> _Problem_
From the line that contains "Warunki używania kas" through the closing line of the entries, write out each line exactly; pictures stay out.

> _Dataset excerpts_
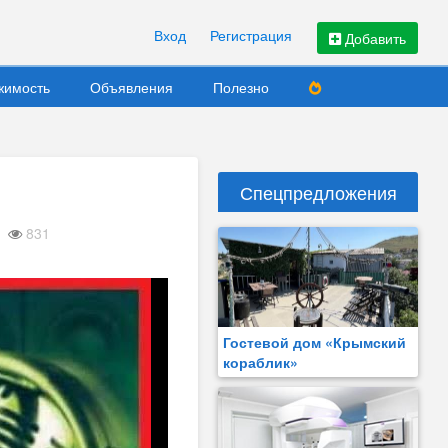
Вход
Регистрация
Добавить
жимость
Объявления
Полезно
Спецпредложения
831
Гостевой дом «Крымский
кораблик»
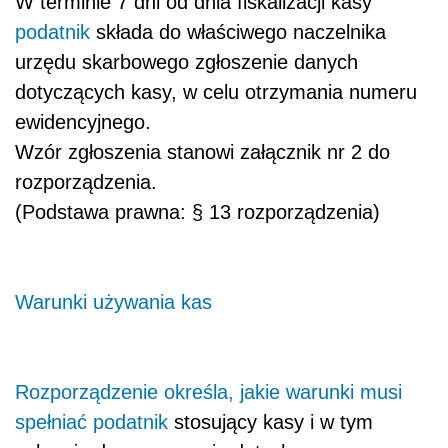
W terminie 7 dni od dnia fiskalizacji kasy
podatnik
składa do właściwego naczelnika
urzędu skarbowego zgłoszenie danych
dotyczących kasy, w celu otrzymania numeru
ewidencyjnego.
Wzór zgłoszenia stanowi załącznik nr 2 do
rozporządzenia.
(Podstawa prawna: § 13 rozporządzenia)
Warunki używania kas
Rozporządzenie określa, jakie warunki musi
spełniać
podatnik
stosujący kasy i w tym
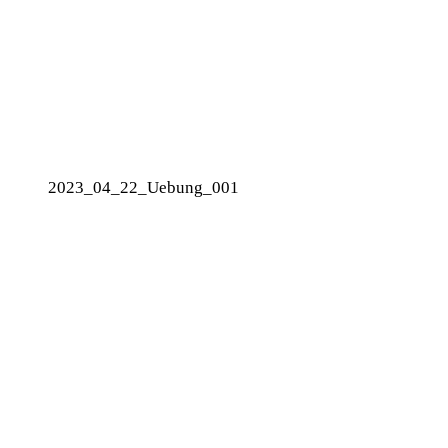
2023_04_22_Uebung_001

> _Solved problem_
Warunki używania kas
Rozporządzenie określa, jakie warunki musi
spełniać
podatnik
stosujący kasy i w tym
2023_04_22_Uebung_001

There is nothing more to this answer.